Page-level text extractions:
##########

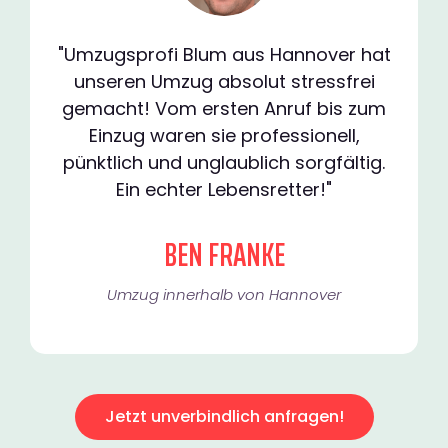
"Umzugsprofi Blum aus Hannover hat
unseren Umzug absolut stressfrei
gemacht! Vom ersten Anruf bis zum
Einzug waren sie professionell,
pünktlich und unglaublich sorgfältig.
Ein echter Lebensretter!"
BEN FRANKE
Umzug innerhalb von Hannover​
Jetzt unverbindlich anfragen!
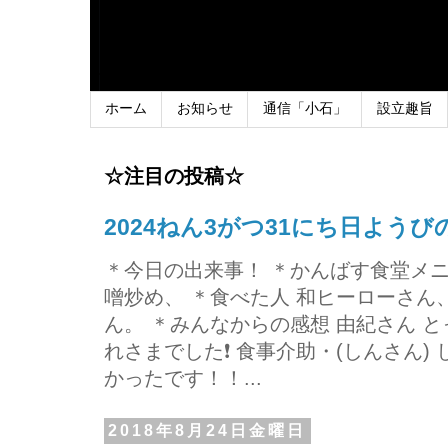
ホーム
お知らせ
通信「小石」
設立趣旨
☆注目の投稿☆
2024ねん3がつ31にち日よう
＊今日の出来事！ ＊かんばす食堂メ
噌炒め、 ＊食べた人 和ヒーローさ
ん。 ＊みんなからの感想 由紀さん 
れさまでした❗ 食事介助・(しんさん)
かったです！！...
2018年8月24日金曜日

##########

_What is expected:_
Count how many lines above hold the word "Hannover", then reply with that number alone.

_Response to the task:_
2